_Excerpts from a dataset_
__________

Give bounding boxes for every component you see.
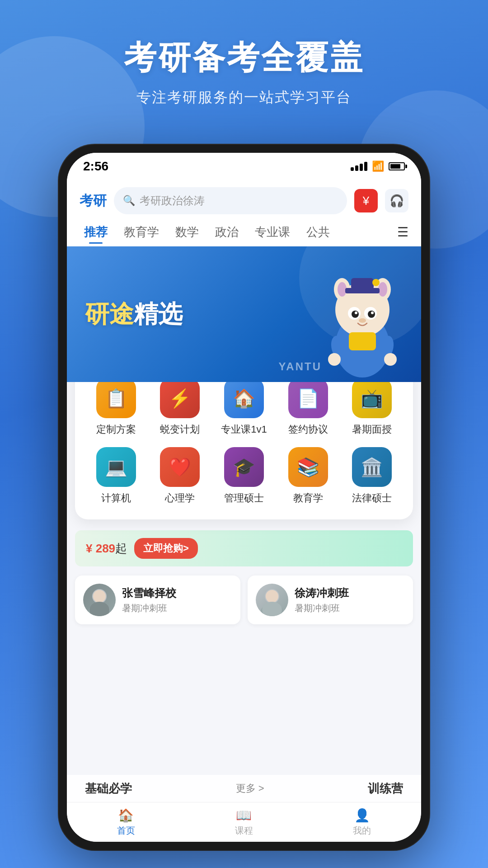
course-label: 课程 xyxy=(235,825,253,837)
tab-math[interactable]: 数学 xyxy=(167,221,207,244)
section-more[interactable]: 更多 > xyxy=(236,782,264,795)
icon-item-psychology[interactable]: ❤️ 心理学 xyxy=(148,447,212,505)
bottom-tab-home[interactable]: 🏠 首页 xyxy=(117,808,135,837)
status-bar: 2:56 📶 xyxy=(67,153,421,180)
major1v1-icon: 🏠 xyxy=(224,382,264,418)
mine-label: 我的 xyxy=(353,825,371,837)
promo-banner: ¥ 289起 立即抢购> xyxy=(75,530,413,566)
xu-tag: 暑期冲刺班 xyxy=(295,602,349,614)
bottom-tabs: 🏠 首页 📖 课程 👤 我的 xyxy=(67,802,421,842)
zhang-info: 张雪峰择校 暑期冲刺班 xyxy=(122,586,176,614)
icon-item-customize[interactable]: 📋 定制方案 xyxy=(84,382,148,436)
xu-avatar-img xyxy=(256,584,288,616)
contract-icon: 📄 xyxy=(288,382,328,418)
major1v1-label: 专业课1v1 xyxy=(221,423,267,436)
search-bar[interactable]: 🔍 考研政治徐涛 xyxy=(114,187,347,214)
bottom-tab-course[interactable]: 📖 课程 xyxy=(235,808,253,837)
icon-item-cs[interactable]: 💻 计算机 xyxy=(84,447,148,505)
svg-point-20 xyxy=(384,353,397,366)
transform-icon: ⚡ xyxy=(160,382,200,418)
bottom-tab-mine[interactable]: 👤 我的 xyxy=(353,808,371,837)
mine-icon: 👤 xyxy=(354,808,370,823)
cs-icon: 💻 xyxy=(96,447,136,487)
svg-point-11 xyxy=(352,311,359,318)
icon-item-summer[interactable]: 📺 暑期面授 xyxy=(340,382,404,436)
icon-item-contract[interactable]: 📄 签约协议 xyxy=(276,382,340,436)
wifi-icon: 📶 xyxy=(372,160,384,172)
nav-tabs: 推荐 教育学 数学 政治 专业课 公共 ☰ xyxy=(67,214,421,246)
psychology-label: 心理学 xyxy=(165,491,195,505)
banner-area: 研途精选 YANTU xyxy=(67,246,421,382)
xu-name: 徐涛冲刺班 xyxy=(295,586,349,600)
tab-public[interactable]: 公共 xyxy=(298,221,338,244)
mba-icon: 🎓 xyxy=(224,447,264,487)
coupon-button[interactable]: ¥ xyxy=(354,189,378,212)
svg-point-23 xyxy=(93,590,106,603)
icon-item-transform[interactable]: ⚡ 蜕变计划 xyxy=(148,382,212,436)
search-icon: 🔍 xyxy=(123,195,135,207)
education-icon: 📚 xyxy=(288,447,328,487)
transform-label: 蜕变计划 xyxy=(160,423,200,436)
phone-frame: 2:56 📶 考研 xyxy=(59,145,429,850)
nav-menu-button[interactable]: ☰ xyxy=(394,221,412,243)
sub-title: 专注考研服务的一站式学习平台 xyxy=(0,88,488,108)
law-label: 法律硕士 xyxy=(352,491,392,505)
banner-title: 研途精选 xyxy=(85,298,183,331)
home-icon: 🏠 xyxy=(118,808,134,823)
teacher-card-zhang[interactable]: 张雪峰择校 暑期冲刺班 xyxy=(75,576,240,624)
section-left-label: 基础必学 xyxy=(85,781,132,797)
icon-item-education[interactable]: 📚 教育学 xyxy=(276,447,340,505)
headset-button[interactable]: 🎧 xyxy=(385,189,408,212)
banner-text2: 精选 xyxy=(134,300,183,327)
xu-info: 徐涛冲刺班 暑期冲刺班 xyxy=(295,586,349,614)
promo-button[interactable]: 立即抢购> xyxy=(134,538,198,559)
teacher-card-xu[interactable]: 徐涛冲刺班 暑期冲刺班 xyxy=(248,576,413,624)
headset-icon: 🎧 xyxy=(389,194,404,208)
status-time: 2:56 xyxy=(83,159,108,174)
mascot-svg xyxy=(317,264,408,382)
summer-label: 暑期面授 xyxy=(352,423,392,436)
svg-point-3 xyxy=(338,282,347,297)
svg-point-19 xyxy=(328,353,341,366)
top-section: 考研备考全覆盖 专注考研服务的一站式学习平台 xyxy=(0,36,488,108)
teacher-section: 张雪峰择校 暑期冲刺班 xyxy=(75,576,413,624)
zhang-avatar xyxy=(83,584,116,616)
home-label: 首页 xyxy=(117,825,135,837)
scroll-content: 📋 定制方案 ⚡ 蜕变计划 🏠 专业课1v1 📄 xyxy=(67,382,421,842)
xu-avatar xyxy=(256,584,288,616)
customize-icon: 📋 xyxy=(96,382,136,418)
battery-icon xyxy=(389,162,405,170)
coupon-icon: ¥ xyxy=(363,194,369,208)
icon-item-law[interactable]: 🏛️ 法律硕士 xyxy=(340,447,404,505)
svg-point-13 xyxy=(355,311,357,314)
tab-education[interactable]: 教育学 xyxy=(116,221,167,244)
education-label: 教育学 xyxy=(293,491,323,505)
svg-point-27 xyxy=(266,590,278,603)
psychology-icon: ❤️ xyxy=(160,447,200,487)
tab-politics[interactable]: 政治 xyxy=(207,221,247,244)
svg-point-12 xyxy=(368,311,375,318)
icon-card: 📋 定制方案 ⚡ 蜕变计划 🏠 专业课1v1 📄 xyxy=(75,382,413,519)
icon-item-mba[interactable]: 🎓 管理硕士 xyxy=(212,447,276,505)
svg-point-28 xyxy=(262,602,282,616)
phone-container: 2:56 📶 考研 xyxy=(59,145,429,850)
icon-item-major1v1[interactable]: 🏠 专业课1v1 xyxy=(212,382,276,436)
mascot xyxy=(317,264,408,382)
course-icon: 📖 xyxy=(236,808,252,823)
section-right-label: 训练营 xyxy=(368,781,403,797)
zhang-tag: 暑期冲刺班 xyxy=(122,602,176,614)
app-logo: 考研 xyxy=(80,192,107,210)
status-icons: 📶 xyxy=(351,160,405,172)
tab-recommend[interactable]: 推荐 xyxy=(76,221,116,244)
tab-major[interactable]: 专业课 xyxy=(247,221,298,244)
zhang-name: 张雪峰择校 xyxy=(122,586,176,600)
search-text: 考研政治徐涛 xyxy=(140,193,205,208)
promo-price: ¥ 289起 xyxy=(86,541,127,557)
icon-grid: 📋 定制方案 ⚡ 蜕变计划 🏠 专业课1v1 📄 xyxy=(84,382,404,505)
mba-label: 管理硕士 xyxy=(224,491,264,505)
svg-rect-16 xyxy=(349,332,376,350)
main-title: 考研备考全覆盖 xyxy=(0,36,488,80)
svg-point-15 xyxy=(359,318,366,323)
svg-rect-7 xyxy=(351,278,374,290)
phone-screen: 2:56 📶 考研 xyxy=(67,153,421,842)
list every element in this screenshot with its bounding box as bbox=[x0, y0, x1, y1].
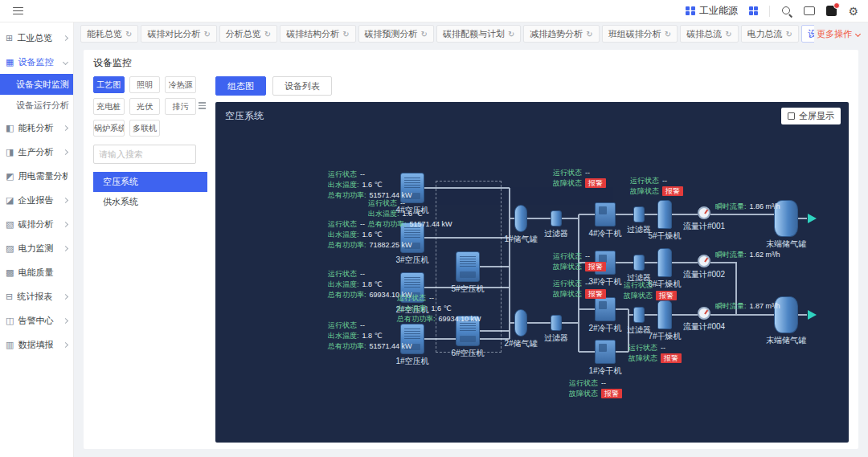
sidebar-item-统计报表[interactable]: ⊟统计报表 bbox=[0, 284, 73, 308]
gauge-icon bbox=[698, 307, 710, 320]
sidebar: ⊞工业总览▦设备监控设备实时监测设备运行分析◧能耗分析◨生产分析◩用电需量分析◪… bbox=[0, 22, 74, 457]
device-info: 瞬时流量:1.86 m³/h bbox=[715, 202, 780, 212]
filter-button-工艺图[interactable]: 工艺图 bbox=[93, 76, 125, 93]
view-button-list[interactable]: 设备列表 bbox=[272, 76, 332, 96]
tab-碳排预测分析[interactable]: 碳排预测分析↻ bbox=[358, 25, 434, 43]
device-info: 运行状态--故障状态报警 bbox=[553, 168, 606, 189]
device-label: 过滤器 bbox=[544, 333, 568, 344]
gear-icon[interactable]: ⚙ bbox=[848, 6, 858, 17]
tab-碳排结构分析[interactable]: 碳排结构分析↻ bbox=[280, 25, 355, 43]
chevron-right-icon bbox=[63, 293, 68, 299]
sidebar-item-电力监测[interactable]: ▨电力监测 bbox=[0, 236, 73, 260]
sidebar-subitem-设备运行分析[interactable]: 设备运行分析 bbox=[0, 95, 73, 116]
sidebar-subitem-设备实时监测[interactable]: 设备实时监测 bbox=[0, 74, 73, 95]
view-switch: 组态图 设备列表 bbox=[215, 76, 849, 96]
refresh-icon[interactable]: ↻ bbox=[725, 30, 731, 39]
sidebar-item-电能质量[interactable]: ▩电能质量 bbox=[0, 260, 73, 284]
tab-label: 碳排配额与计划 bbox=[443, 28, 505, 40]
filter-button-多联机[interactable]: 多联机 bbox=[129, 120, 161, 137]
info-label: 出水温度: bbox=[397, 304, 428, 312]
tab-电力总流[interactable]: 电力总流↻ bbox=[741, 25, 799, 43]
gauge-icon bbox=[698, 206, 710, 219]
filter-button-光伏[interactable]: 光伏 bbox=[129, 98, 161, 115]
search-input[interactable] bbox=[93, 145, 196, 164]
sidebar-item-用电需量分析[interactable]: ◩用电需量分析 bbox=[0, 164, 73, 188]
list-layout-icon[interactable] bbox=[197, 100, 207, 111]
sidebar-item-企业报告[interactable]: ◪企业报告 bbox=[0, 188, 73, 212]
sidebar-item-能耗分析[interactable]: ◧能耗分析 bbox=[0, 116, 73, 140]
flow-arrow-icon bbox=[784, 310, 840, 320]
tab-能耗总览[interactable]: 能耗总览↻ bbox=[80, 25, 138, 43]
sidebar-item-数据填报[interactable]: ▥数据填报 bbox=[0, 333, 73, 357]
tab-label: 碳排总流 bbox=[686, 28, 722, 40]
search-icon[interactable] bbox=[781, 6, 792, 17]
tree-item-供水系统[interactable]: 供水系统 bbox=[93, 192, 207, 212]
tab-碳排配额与计划[interactable]: 碳排配额与计划↻ bbox=[436, 25, 521, 43]
device-1#冷干机[interactable]: 1#冷干机 bbox=[577, 340, 633, 377]
refresh-icon[interactable]: ↻ bbox=[264, 30, 271, 39]
filter-button-排污[interactable]: 排污 bbox=[165, 98, 196, 115]
sidebar-item-碳排分析[interactable]: ▧碳排分析 bbox=[0, 212, 73, 236]
sidebar-item-告警中心[interactable]: ◫告警中心 bbox=[0, 308, 73, 333]
info-label: 出水温度: bbox=[328, 231, 359, 239]
refresh-icon[interactable]: ↻ bbox=[421, 30, 428, 39]
view-button-diagram[interactable]: 组态图 bbox=[215, 76, 266, 96]
info-label: 瞬时流量: bbox=[715, 251, 747, 259]
info-label: 运行状态 bbox=[569, 379, 598, 387]
fullscreen-icon bbox=[788, 112, 795, 120]
theme-icon[interactable] bbox=[826, 6, 837, 16]
screen-icon[interactable] bbox=[804, 6, 815, 15]
device-过滤器[interactable]: 过滤器 bbox=[528, 210, 584, 239]
filter-button-锅炉系统[interactable]: 锅炉系统 bbox=[93, 120, 125, 137]
more-operations-button[interactable]: 更多操作 bbox=[817, 28, 860, 40]
topbar-divider bbox=[769, 6, 770, 17]
tank-icon bbox=[514, 205, 527, 232]
info-value: 69934.10 kW bbox=[439, 315, 481, 323]
info-label: 总有功功率: bbox=[397, 315, 436, 323]
tab-碳排总流[interactable]: 碳排总流↻ bbox=[680, 25, 738, 43]
refresh-icon[interactable]: ↻ bbox=[665, 30, 671, 39]
filter-button-充电桩[interactable]: 充电桩 bbox=[93, 98, 125, 115]
device-info: 运行状态--故障状态报警 bbox=[569, 378, 622, 399]
info-value: 1.8 ℃ bbox=[362, 280, 383, 288]
refresh-icon[interactable]: ↻ bbox=[203, 30, 210, 39]
sidebar-item-icon: ◧ bbox=[6, 124, 14, 133]
filter-panel: 工艺图照明冷热源充电桩光伏排污锅炉系统多联机 空压系统供水系统 bbox=[93, 76, 207, 443]
sidebar-item-label: 生产分析 bbox=[18, 146, 59, 158]
tab-班组碳排分析[interactable]: 班组碳排分析↻ bbox=[602, 25, 678, 43]
tree-item-空压系统[interactable]: 空压系统 bbox=[93, 172, 207, 192]
sidebar-item-label: 碳排分析 bbox=[18, 218, 59, 231]
info-value: -- bbox=[585, 280, 590, 288]
refresh-icon[interactable]: ↻ bbox=[342, 30, 349, 39]
sidebar-item-label: 设备监控 bbox=[18, 56, 59, 68]
info-label: 故障状态 bbox=[569, 390, 598, 398]
tab-碳排对比分析[interactable]: 碳排对比分析↻ bbox=[141, 25, 216, 43]
tab-label: 班组碳排分析 bbox=[608, 28, 661, 40]
info-value: 1.62 m³/h bbox=[750, 251, 780, 259]
page-title: 设备监控 bbox=[93, 56, 849, 70]
filter-button-冷热源[interactable]: 冷热源 bbox=[165, 76, 196, 93]
refresh-icon[interactable]: ↻ bbox=[125, 30, 132, 39]
device-过滤器[interactable]: 过滤器 bbox=[528, 315, 584, 344]
tab-设备实时监测[interactable]: 设备实时监测↻× bbox=[801, 25, 814, 43]
filter-button-照明[interactable]: 照明 bbox=[129, 76, 161, 93]
apps-grid-icon[interactable] bbox=[749, 6, 759, 16]
chevron-right-icon bbox=[63, 221, 68, 226]
sidebar-item-label: 用电需量分析 bbox=[18, 170, 68, 182]
device-5#空压机[interactable]: 5#空压机 bbox=[440, 251, 496, 295]
info-value: -- bbox=[360, 170, 365, 178]
refresh-icon[interactable]: ↻ bbox=[586, 30, 592, 39]
sidebar-item-生产分析[interactable]: ◨生产分析 bbox=[0, 140, 73, 164]
info-label: 运行状态 bbox=[328, 321, 357, 329]
tab-减排趋势分析[interactable]: 减排趋势分析↻ bbox=[523, 25, 599, 43]
hamburger-menu-icon[interactable] bbox=[10, 4, 27, 18]
refresh-icon[interactable]: ↻ bbox=[786, 30, 792, 39]
sidebar-item-工业总览[interactable]: ⊞工业总览 bbox=[0, 26, 73, 50]
brand[interactable]: 工业能源 bbox=[686, 4, 738, 18]
refresh-icon[interactable]: ↻ bbox=[508, 30, 514, 39]
fullscreen-button[interactable]: 全屏显示 bbox=[781, 108, 841, 124]
sidebar-item-设备监控[interactable]: ▦设备监控 bbox=[0, 50, 73, 74]
tab-分析总览[interactable]: 分析总览↻ bbox=[219, 25, 277, 43]
info-label: 出水温度: bbox=[328, 280, 359, 288]
device-label: 流量计#002 bbox=[683, 269, 725, 280]
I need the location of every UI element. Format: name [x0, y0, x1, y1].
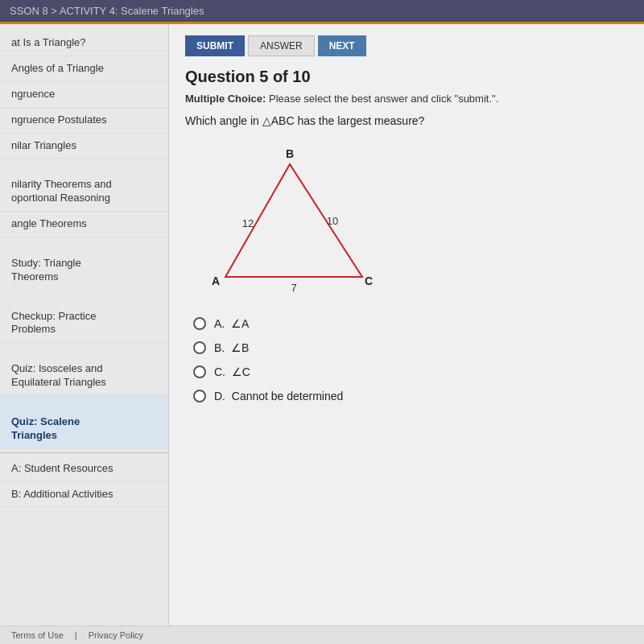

__________

_What is required_
Lines with "用电需量分析": find them in the data and copy each one.

_Your solution_
sidebar: ⊞工业总览▦设备监控设备实时监测设备运行分析◧能耗分析◨生产分析◩用电需量分析◪… bbox=[0, 22, 74, 457]
sidebar-item-用电需量分析[interactable]: ◩用电需量分析 bbox=[0, 164, 73, 188]
sidebar-item-label: 用电需量分析 bbox=[18, 170, 68, 182]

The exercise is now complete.